Lars shrugged again, staring up at the ceiling, picking at his teeth while he talked.
“Nan said the curse got into Gertrude’s pa. Suddenly wouldn’t let any of his kids out – there were four; three boys and Gertrude. All pulled out of school.”
“How was that allowed, wouldn’t social services have gotten involved?” I asked.
“No such thing as social services in Belham back then. Anyways, a lot of kids were homeschooled out on the farms, so no one batted an eye about it. Nan only saw Gertrude in the summer after that. This was when they were both twelve, I think. The dad, Anthony’s grandfather, stopped coming into town. Didn’t mean much besides the fact he and his family were missed at church. This went on for two, three years. Nan said each summer Gertrude looked worse and worse. Her clothes got shabbier, stopped washing her hair, and it was harder and harder to make her laugh or smile. Nan would sometimes ask her what was wrong, but Gertrude would only shake her head, or shrug, and say something like ‘papa’s different’ or ‘papa was mad again today,’
“Nan mentioned that the pastor at that time would go and visit the Coates, he might stay five minutes or two hours, but when he walked back into town, he always looked worried. The following Sunday would always have an extra long sermon. Nan said she hated those. After three years, Nan didn’t see Gertrude anymore. The little girl stopped meeting her in the fields and Nan was too scared to go to the Coates home. The summer went by, Nan regretted never saying anything sooner. She always taught me that if you ever thought anything was wrong, you should always listen to your gut and tell someone. Cause that summer, my Nan didn’t say anything at all and she believed, up and even onto her deathbed, that had she told her pa or the pastor, Gertrude might’ve been saved.”
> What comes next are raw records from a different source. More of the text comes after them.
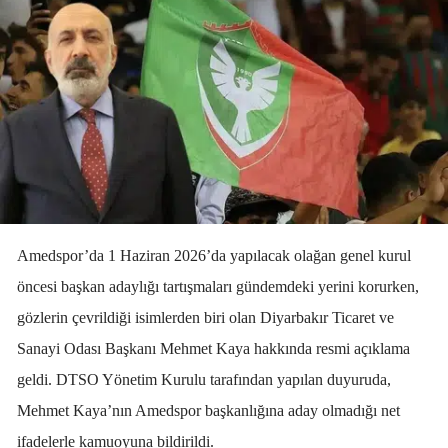
Amedspor’da 1 Haziran 2026’da yapılacak olağan genel kurul
öncesi başkan adaylığı tartışmaları gündemdeki yerini korurken,
gözlerin çevrildiği isimlerden biri olan Diyarbakır Ticaret ve
Sanayi Odası Başkanı Mehmet Kaya hakkında resmi açıklama
geldi. DTSO Yönetim Kurulu tarafından yapılan duyuruda,
Mehmet Kaya’nın Amedspor başkanlığına aday olmadığı net
ifadelerle kamuoyuna bildirildi.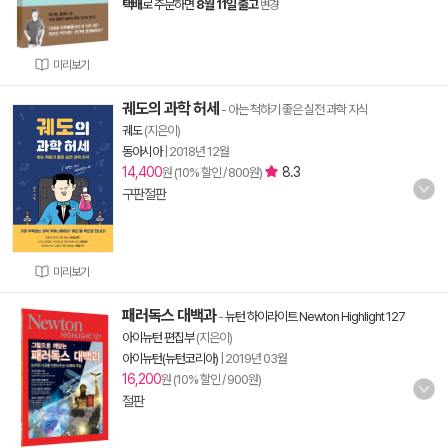
택배
로 주문하면
8월 11일 출고
변경
미리보기
궤도의 과학 허세
- 아는 척하기 좋은 실전 과학 지식
궤도
(지은이)
동아시아
|
2018년 12월
14,400
8.3
원 (10% 할인 / 800원)
구판절판
미리보기
패러독스 대백과
-
뉴턴 하이라이트 Newton Highlight 127
아이뉴턴 편집부
(지은이)
아이뉴턴(뉴턴코리아)
|
2019년 03월
16,200
원 (10% 할인 / 900원)
절판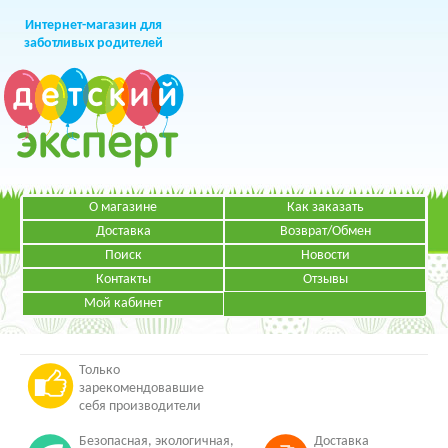
Интернет-магазин для
заботливых родителей
О магазине
Как заказать
+7 (499)
391-49-83
Телефон в Москве
Доставка
Возврат/Обмен
Поиск
Новости
Контакты
Отзывы
Мой кабинет
Режим работы:
ЗАКАЗАТЬ ЗВОНОК
Пн-Пт: с 09.00 до 19.00
НАПИСАТЬ ПИСЬМО
Только
зарекомендовавшие
себя производители
Безопасная, экологичная,
Доставка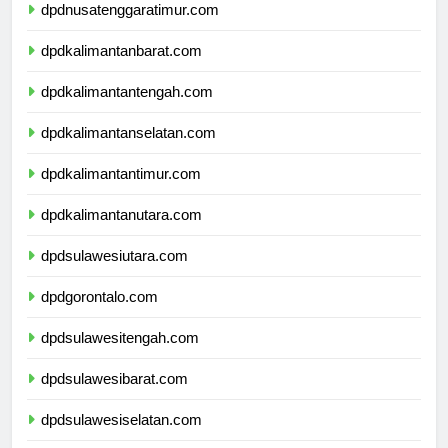
dpdnusatenggaratimur.com
dpdkalimantanbarat.com
dpdkalimantantengah.com
dpdkalimantanselatan.com
dpdkalimantantimur.com
dpdkalimantanutara.com
dpdsulawesiutara.com
dpdgorontalo.com
dpdsulawesitengah.com
dpdsulawesibarat.com
dpdsulawesiselatan.com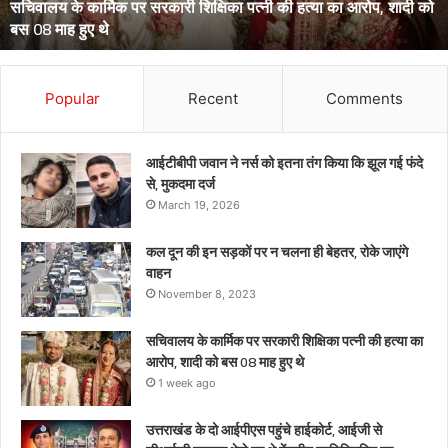
सचिवालय के कार्मिक पर सरकारी शिक्षिका पत्नी की हत्या का आरोप, शादी को
हत्या
बस 08 माह हुए थे
का
आरोप,
शादी
को
Popular
Recent
Comments
बस
08
माह
आईटीबीपी जवान ने नर्स को इतना तंग किया कि झूल गई फंदे
हुए
से, मुकदमा दर्ज
थे
March 19, 2026
कल दून की इन सड़कों पर न चलना ही बेहतर, रोके जाएंगे
वाहन
November 8, 2023
सचिवालय के कार्मिक पर सरकारी शिक्षिका पत्नी की हत्या का
आरोप, शादी को बस 08 माह हुए थे
1 week ago
उत्तराखंड के दो आईपीएस पहुंचे हाईकोर्ट, आईजी से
“What happened to the little girl?”
A part of me wanted to hear the end of this story, another part didn’t because I would hear something horrible about the house that was now mine. The words from the journal rolled through my head: “Most family trees are breeding grounds for boredom. Maybe a few standard affairs, bastard children, trivial things. I learned that our tree has been rotting.”
“Well Nan finally told the pastor, after his sermon one Sunday. She said the pastor was the only adult she knew at the time who always took her seriously. He did that day too. He got the one and only cop in town and they went to the Coates house. No one would tell Nan what they found, she was a kid after all. What she did learn from town gossip was that Gertrude’s pa was found dead in the basement — hung himself. The three sons and ma were barely alive. He’d tied them up and put bags over their heads. Eventually the mom did die, in the hospital a day or two later, but the sons made it through alright.”
“Gone. They never found her. They even dug up the basement floor, knocked down some of the walls. She was gone.”